Collected data

+ + + + +

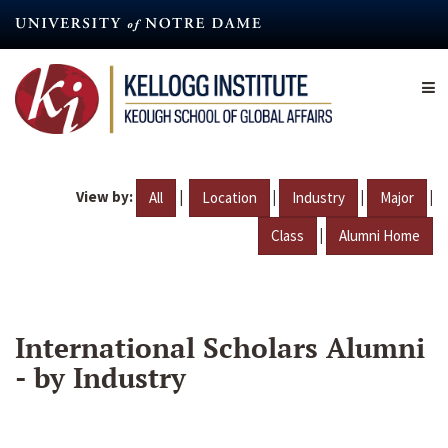
Skip
to
main
content
View by:
|
|
|
|
All
Location
Industry
Major
|
Class
Alumni Home
International Scholars Alumni
- by Industry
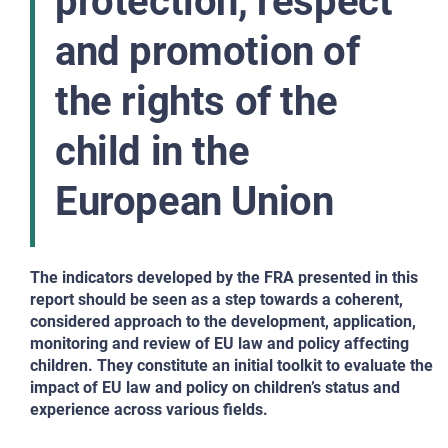
protection, respect
and promotion of
the rights of the
child in the
European Union
The indicators developed by the FRA presented in this
report should be seen as a step towards a coherent,
considered approach to the development, application,
monitoring and review of EU law and policy affecting
children. They constitute an initial toolkit to evaluate the
impact of EU law and policy on children’s status and
experience across various fields.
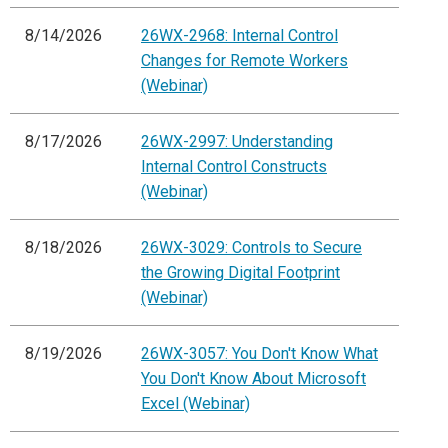
8/14/2026
26WX-2968: Internal Control
Changes for Remote Workers
(Webinar)
8/17/2026
26WX-2997: Understanding
Internal Control Constructs
(Webinar)
8/18/2026
26WX-3029: Controls to Secure
the Growing Digital Footprint
(Webinar)
8/19/2026
26WX-3057: You Don't Know What
You Don't Know About Microsoft
Excel (Webinar)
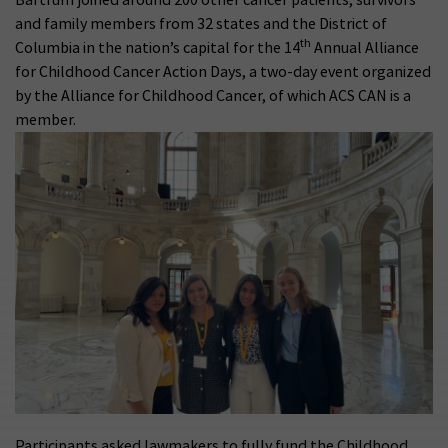
and family members from 32 states and the District of
th
Columbia in the nation’s capital for the 14
Annual Alliance
for Childhood Cancer Action Days, a two-day event organized
by the Alliance for Childhood Cancer, of which ACS CAN is a
member.
Participants asked lawmakers to fully fund the Childhood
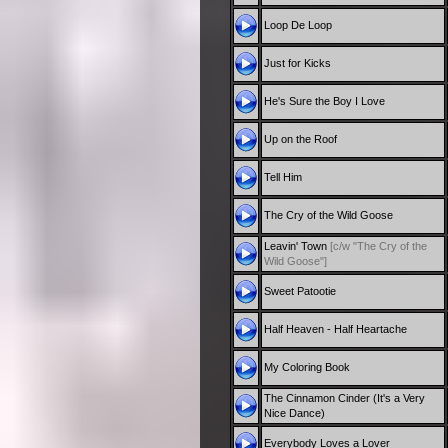
Loop De Loop
Just for Kicks
He's Sure the Boy I Love
Up on the Roof
Tell Him
The Cry of the Wild Goose
Leavin' Town
[c/w "The Cry of the
Wild Goose"]
Sweet Patootie
Half Heaven - Half Heartache
My Coloring Book
The Cinnamon Cinder (It's a Very
Nice Dance)
Everybody Loves a Lover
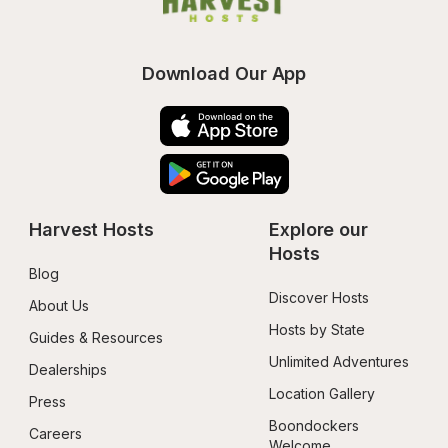
Download Our App
Harvest Hosts
Explore our 
Hosts
Blog
Discover Hosts
About Us
Hosts by State
Guides & Resources
Unlimited Adventures
Dealerships
Location Gallery
Press
Boondockers 
Careers
Welcome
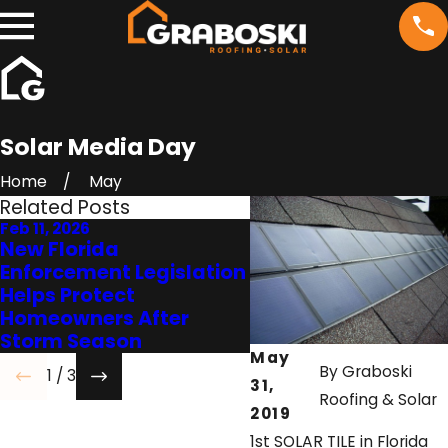
Solar Media Day
Home
May
Related Posts
Feb 11, 2026
Jul 7, 2022
New Florida
FRSA’s Position on
Enforcement Legislation
Premature Roof
Helps Protect
Replacement is Bei
Homeowners After
Heard
Storm Season
May
By
Graboski
1
/
3
31,
Roofing & Solar
2019
1st SOLAR TILE in Florida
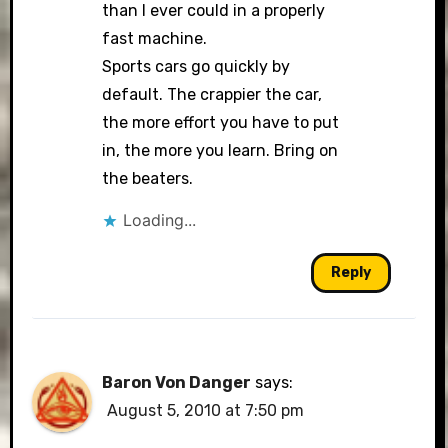
than I ever could in a properly
fast machine.
Sports cars go quickly by
default. The crappier the car,
the more effort you have to put
in, the more you learn. Bring on
the beaters.
Loading...
Reply
Baron Von Danger
says:
August 5, 2010 at 7:50 pm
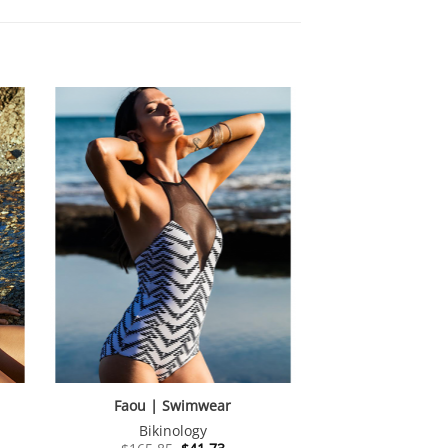
Faou | Swimwear
Bikinology
nt
Original
Current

+ + + + +

__WHAT NEEDS TO BE DONE__. Using the entries above, reproduce word for word only the lines from the one that contains "Internal Control Constructs" to the one that contains "Everybody Loves a Lover", both ends included, and drop every picture.

__ANSWER FOR THIS EXERCISE__.
Internal Control Constructs
(Webinar)
8/18/2026
26WX-3029: Controls to Secure
the Growing Digital Footprint
(Webinar)
8/19/2026
26WX-3057: You Don't Know What
You Don't Know About Microsoft
Excel (Webinar)
and family members from 32 states and the District of
th
Columbia in the nation’s capital for the 14
Annual Alliance
for Childhood Cancer Action Days, a two-day event organized
by the Alliance for Childhood Cancer, of which ACS CAN is a
member.
Participants asked lawmakers to fully fund the Childhood
Loop De Loop
Just for Kicks
He's Sure the Boy I Love
Up on the Roof
Tell Him
The Cry of the Wild Goose
Leavin' Town
[c/w "The Cry of the
Wild Goose"]
Sweet Patootie
Half Heaven - Half Heartache
My Coloring Book
The Cinnamon Cinder (It's a Very
Nice Dance)
Everybody Loves a Lover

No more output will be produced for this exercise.